Records for processing Start Marker

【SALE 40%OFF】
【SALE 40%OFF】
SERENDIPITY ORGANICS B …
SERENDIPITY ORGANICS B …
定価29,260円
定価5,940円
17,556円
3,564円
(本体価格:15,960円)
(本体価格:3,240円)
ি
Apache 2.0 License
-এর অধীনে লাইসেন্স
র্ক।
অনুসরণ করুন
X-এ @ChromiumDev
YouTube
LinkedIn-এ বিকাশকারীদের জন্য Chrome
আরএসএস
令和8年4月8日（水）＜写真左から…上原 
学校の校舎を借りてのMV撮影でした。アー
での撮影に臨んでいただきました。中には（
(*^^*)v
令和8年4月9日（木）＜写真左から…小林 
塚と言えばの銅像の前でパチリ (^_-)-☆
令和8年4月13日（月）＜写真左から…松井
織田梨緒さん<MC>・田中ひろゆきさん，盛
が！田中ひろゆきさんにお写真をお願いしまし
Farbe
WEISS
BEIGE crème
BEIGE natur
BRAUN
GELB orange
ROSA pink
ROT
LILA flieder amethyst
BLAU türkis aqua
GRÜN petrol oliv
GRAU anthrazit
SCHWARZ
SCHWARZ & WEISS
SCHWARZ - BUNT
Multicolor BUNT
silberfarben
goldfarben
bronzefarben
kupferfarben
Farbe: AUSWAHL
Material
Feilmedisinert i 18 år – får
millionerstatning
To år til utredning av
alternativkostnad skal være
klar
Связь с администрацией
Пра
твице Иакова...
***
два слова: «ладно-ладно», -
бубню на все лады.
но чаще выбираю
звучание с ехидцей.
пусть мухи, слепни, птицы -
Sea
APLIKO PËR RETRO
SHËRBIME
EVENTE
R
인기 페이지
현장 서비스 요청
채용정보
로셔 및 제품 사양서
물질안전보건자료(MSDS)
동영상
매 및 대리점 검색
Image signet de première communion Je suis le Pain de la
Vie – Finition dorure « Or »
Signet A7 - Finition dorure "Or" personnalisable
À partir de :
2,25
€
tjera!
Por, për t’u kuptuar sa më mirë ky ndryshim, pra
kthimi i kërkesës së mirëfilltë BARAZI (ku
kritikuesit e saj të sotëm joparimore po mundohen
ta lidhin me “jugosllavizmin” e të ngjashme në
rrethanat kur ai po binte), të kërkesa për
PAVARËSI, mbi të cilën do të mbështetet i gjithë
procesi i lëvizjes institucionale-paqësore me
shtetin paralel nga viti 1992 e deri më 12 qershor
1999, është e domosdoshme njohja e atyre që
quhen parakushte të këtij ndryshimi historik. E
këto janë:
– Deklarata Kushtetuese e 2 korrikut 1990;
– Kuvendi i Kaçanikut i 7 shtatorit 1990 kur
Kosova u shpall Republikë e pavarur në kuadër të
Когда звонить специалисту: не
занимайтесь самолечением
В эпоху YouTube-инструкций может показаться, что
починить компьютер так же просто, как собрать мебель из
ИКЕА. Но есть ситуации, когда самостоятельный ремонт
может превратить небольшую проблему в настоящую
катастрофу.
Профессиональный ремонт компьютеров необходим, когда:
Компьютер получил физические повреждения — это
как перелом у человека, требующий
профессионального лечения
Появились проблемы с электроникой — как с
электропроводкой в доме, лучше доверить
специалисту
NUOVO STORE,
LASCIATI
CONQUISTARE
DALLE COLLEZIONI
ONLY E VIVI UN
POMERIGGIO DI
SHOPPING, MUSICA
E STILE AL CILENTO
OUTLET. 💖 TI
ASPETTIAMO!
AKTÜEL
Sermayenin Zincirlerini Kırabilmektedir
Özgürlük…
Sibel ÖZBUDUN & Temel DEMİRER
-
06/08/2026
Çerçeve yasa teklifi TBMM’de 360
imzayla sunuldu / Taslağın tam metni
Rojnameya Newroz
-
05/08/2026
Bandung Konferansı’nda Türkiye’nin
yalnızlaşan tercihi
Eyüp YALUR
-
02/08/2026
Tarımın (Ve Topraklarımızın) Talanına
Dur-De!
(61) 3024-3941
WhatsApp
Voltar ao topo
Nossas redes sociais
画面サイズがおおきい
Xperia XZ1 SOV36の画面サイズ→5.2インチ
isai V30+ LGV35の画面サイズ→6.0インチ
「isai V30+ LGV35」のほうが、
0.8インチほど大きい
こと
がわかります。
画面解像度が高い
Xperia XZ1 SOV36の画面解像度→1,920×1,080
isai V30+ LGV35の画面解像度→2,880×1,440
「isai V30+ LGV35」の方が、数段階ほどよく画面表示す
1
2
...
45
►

Records for processing End Marker

> **Prompt**
Extract all of the data shown above and repeat it verbatim.

> **Solved exercise**
【SALE 40%OFF】
【SALE 40%OFF】
SERENDIPITY ORGANICS B …
SERENDIPITY ORGANICS B …
定価29,260円
定価5,940円
17,556円
3,564円
(本体価格:15,960円)
(本体価格:3,240円)
ি
Apache 2.0 License
-এর অধীনে লাইসেন্স
র্ক।
অনুসরণ করুন
X-এ @ChromiumDev
YouTube
LinkedIn-এ বিকাশকারীদের জন্য Chrome
আরএসএস
令和8年4月8日（水）＜写真左から…上原 
学校の校舎を借りてのMV撮影でした。アー
での撮影に臨んでいただきました。中には（
(*^^*)v
令和8年4月9日（木）＜写真左から…小林 
塚と言えばの銅像の前でパチリ (^_-)-☆
令和8年4月13日（月）＜写真左から…松井
織田梨緒さん<MC>・田中ひろゆきさん，盛
が！田中ひろゆきさんにお写真をお願いしまし
Farbe
WEISS
BEIGE crème
BEIGE natur
BRAUN
GELB orange
ROSA pink
ROT
LILA flieder amethyst
BLAU türkis aqua
GRÜN petrol oliv
GRAU anthrazit
SCHWARZ
SCHWARZ & WEISS
SCHWARZ - BUNT
Multicolor BUNT
silberfarben
goldfarben
bronzefarben
kupferfarben
Farbe: AUSWAHL
Material
Feilmedisinert i 18 år – får
millionerstatning
To år til utredning av
alternativkostnad skal være
klar
Связь с администрацией
Пра
твице Иакова...
***
два слова: «ладно-ладно», -
бубню на все лады.
но чаще выбираю
звучание с ехидцей.
пусть мухи, слепни, птицы -
Sea
APLIKO PËR RETRO
SHËRBIME
EVENTE
R
인기 페이지
현장 서비스 요청
채용정보
로셔 및 제품 사양서
물질안전보건자료(MSDS)
동영상
매 및 대리점 검색
Image signet de première communion Je suis le Pain de la
Vie – Finition dorure « Or »
Signet A7 - Finition dorure "Or" personnalisable
À partir de :
2,25
€
tjera!
Por, për t’u kuptuar sa më mirë ky ndryshim, pra
kthimi i kërkesës së mirëfilltë BARAZI (ku
kritikuesit e saj të sotëm joparimore po mundohen
ta lidhin me “jugosllavizmin” e të ngjashme në
rrethanat kur ai po binte), të kërkesa për
PAVARËSI, mbi të cilën do të mbështetet i gjithë
procesi i lëvizjes institucionale-paqësore me
shtetin paralel nga viti 1992 e deri më 12 qershor
1999, është e domosdoshme njohja e atyre që
quhen parakushte të këtij ndryshimi historik. E
këto janë:
– Deklarata Kushtetuese e 2 korrikut 1990;
– Kuvendi i Kaçanikut i 7 shtatorit 1990 kur
Kosova u shpall Republikë e pavarur në kuadër të
Когда звонить специалисту: не
занимайтесь самолечением
В эпоху YouTube-инструкций может показаться, что
починить компьютер так же просто, как собрать мебель из
ИКЕА. Но есть ситуации, когда самостоятельный ремонт
может превратить небольшую проблему в настоящую
катастрофу.
Профессиональный ремонт компьютеров необходим, когда:
Компьютер получил физические повреждения — это
как перелом у человека, требующий
профессионального лечения
Появились проблемы с электроникой — как с
электропроводкой в доме, лучше доверить
специалисту
NUOVO STORE,
LASCIATI
CONQUISTARE
DALLE COLLEZIONI
ONLY E VIVI UN
POMERIGGIO DI
SHOPPING, MUSICA
E STILE AL CILENTO
OUTLET. 💖 TI
ASPETTIAMO!
AKTÜEL
Sermayenin Zincirlerini Kırabilmektedir
Özgürlük…
Sibel ÖZBUDUN & Temel DEMİRER
-
06/08/2026
Çerçeve yasa teklifi TBMM’de 360
imzayla sunuldu / Taslağın tam metni
Rojnameya Newroz
-
05/08/2026
Bandung Konferansı’nda Türkiye’nin
yalnızlaşan tercihi
Eyüp YALUR
-
02/08/2026
Tarımın (Ve Topraklarımızın) Talanına
Dur-De!
(61) 3024-3941
WhatsApp
Voltar ao topo
Nossas redes sociais
画面サイズがおおきい
Xperia XZ1 SOV36の画面サイズ→5.2インチ
isai V30+ LGV35の画面サイズ→6.0インチ
「isai V30+ LGV35」のほうが、
0.8インチほど大きい
こと
がわかります。
画面解像度が高い
Xperia XZ1 SOV36の画面解像度→1,920×1,080
isai V30+ LGV35の画面解像度→2,880×1,440
「isai V30+ LGV35」の方が、数段階ほどよく画面表示す
1
2
...
45
►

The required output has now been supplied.